23

83 6 0
                                    

"Pulang dulu, Kak!" kata Mara masih dengan memajukan bibirnya. Adikara sudah gemas sekali dengan perempuan di depannya ini.

"Gausah dimajuin gitu, Ra. Gue kan jadi gemes, udah sana calon mertua gue udah nunggu!" ujar Adikara seraya mengacak rambut Mara.

Gadis itu beranjak kemudian menaiki motor matic yang dikendarai Ayahnya.

Kemudian motor itu beranjak, meninggalkan Adikara sendiri. Cowok itu tersenyum. Lalu beranjak pergi dari sana.

Mereka tak sadar sepasang mata hitam menatap mereka tajam.

+++

Keesokan harinya seperti biasa, Mara bangun seperti anak perempuan kebanyakan. Sebelum salat subuh. Dia salat tahajud terlebih dahulu, kemudian turun membantu sang Ibunda yang sudah beraktivitas.

"Ibuk masak apa?" tanya perempuan itu masih lengkap dengan baju tidurnya. Sang Ibu menoleh lalu tersenyum.

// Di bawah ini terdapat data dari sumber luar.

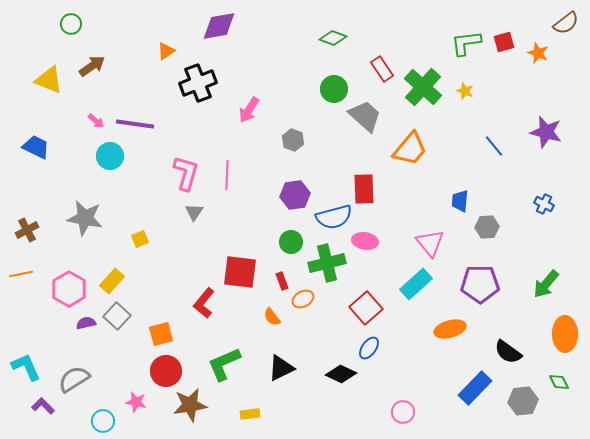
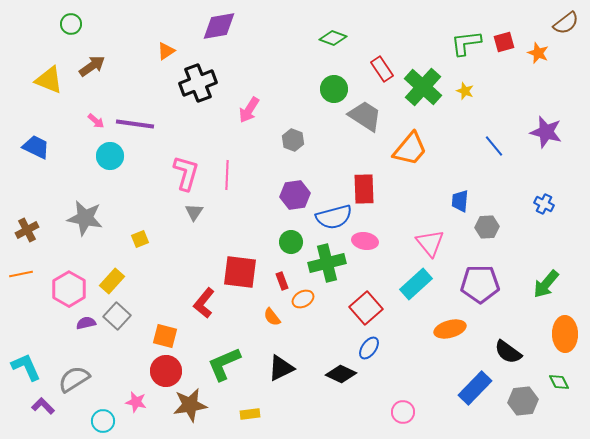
gray trapezoid at (365, 116): rotated 9 degrees counterclockwise
orange square at (161, 334): moved 4 px right, 2 px down; rotated 30 degrees clockwise
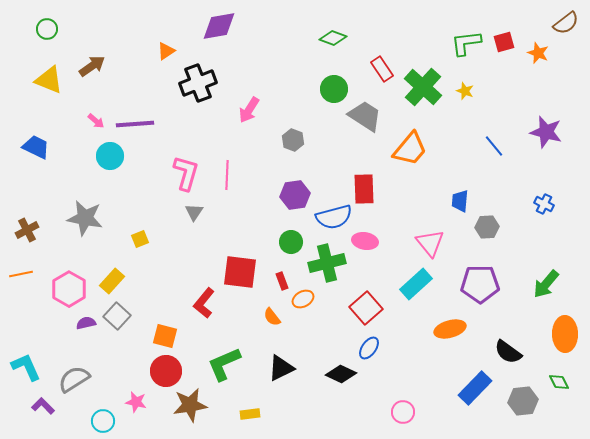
green circle at (71, 24): moved 24 px left, 5 px down
purple line at (135, 124): rotated 12 degrees counterclockwise
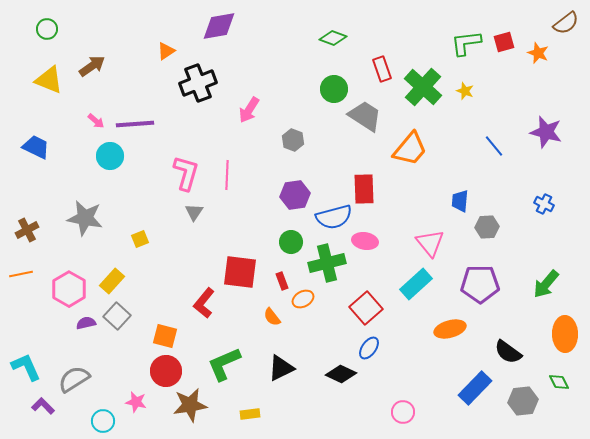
red rectangle at (382, 69): rotated 15 degrees clockwise
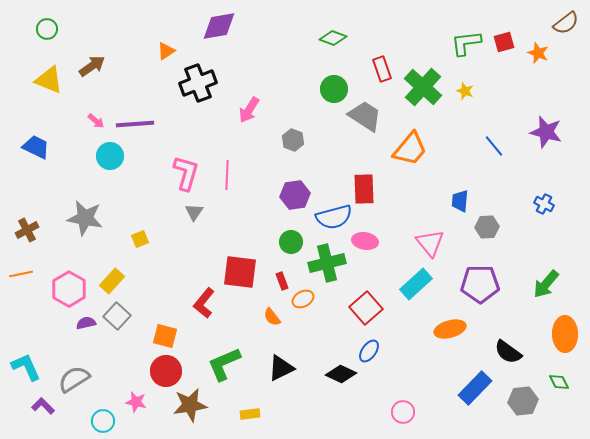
blue ellipse at (369, 348): moved 3 px down
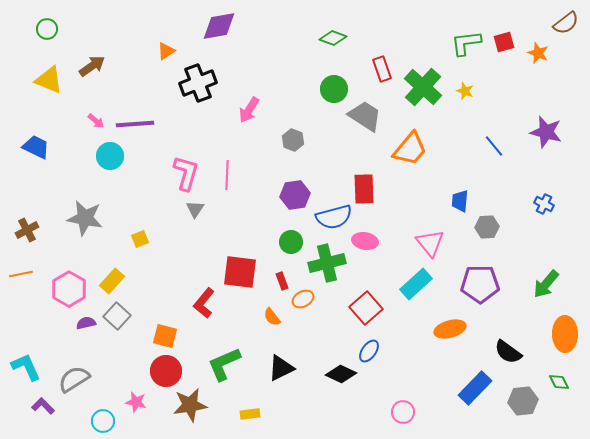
gray triangle at (194, 212): moved 1 px right, 3 px up
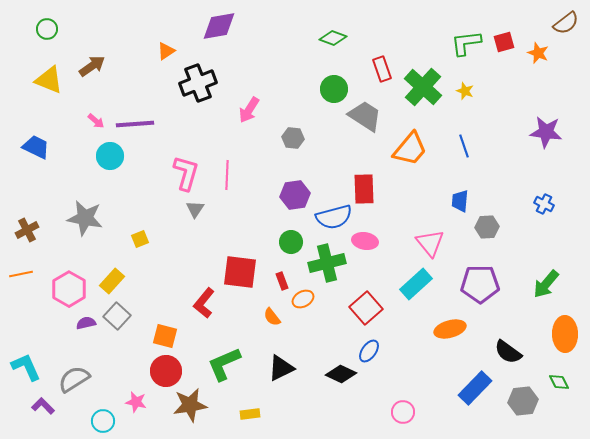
purple star at (546, 132): rotated 8 degrees counterclockwise
gray hexagon at (293, 140): moved 2 px up; rotated 15 degrees counterclockwise
blue line at (494, 146): moved 30 px left; rotated 20 degrees clockwise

"Baru aja mau masak nasi, Ra. Kamu bikin bumbunya Opor Ayam deh ya?" Mara mengernyit, ada apa tiba-tiba Ibunya bikin Opor? Perasaan lebaran masih lama.

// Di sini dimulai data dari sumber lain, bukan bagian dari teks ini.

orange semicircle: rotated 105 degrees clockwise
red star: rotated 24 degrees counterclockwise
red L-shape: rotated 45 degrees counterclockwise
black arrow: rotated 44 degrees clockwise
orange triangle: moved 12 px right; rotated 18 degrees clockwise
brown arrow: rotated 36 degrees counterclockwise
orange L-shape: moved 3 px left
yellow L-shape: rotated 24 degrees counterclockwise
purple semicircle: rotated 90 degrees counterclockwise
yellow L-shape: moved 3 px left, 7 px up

"Kok bikin Opor?" tanya Mara setelah beberapa saat bungkam.

"Bang Ranu request,"

"Ih kan aku kemarin juga request sambel pete!"

"Kamu ini, ya satu-satu atuh. Entar habis bikin Opor baru bikin sambelnya. Masa iya bikin sambel dulu, tapi masakan utama." jelas Ibu Mara pada adik Ranu itu. Mata hanya nyengir tidak jelas.

Pukul 6 pagi keluarga itu sarapan kemudian beraktivitas masing-masing, kali ini Mara akan diantar Ibunya. Bukan, mereka berangkat bersama karena kebetulan sekolah tempat dinas Ibu Mara searah dengan sekolah Mara.

Tiba di sekolah 5 menit sebelum bel berbunyi adalah waktu yang strategis menurut Mara.

Asmaraloka melangkah menuju kelasnya, dengan tenang, tanpa 'absen sidik jari' karena menurutnya tak penting. Toh nanti sekretaris kelas juga mengisi jurnal online kan?

"MARA WOY ANJIR TUNGGUIN GUE DONG!" teriakan cempreng itu mungkin suara Joddy yang sedari tadi memanggilnya, pada dasarnya Mara jahil gadis itu tetap melenggang tak memperdulikan Joddy yang sudah jogging pagi.

Sebelum sebuah geplakan mendarat di bahunya.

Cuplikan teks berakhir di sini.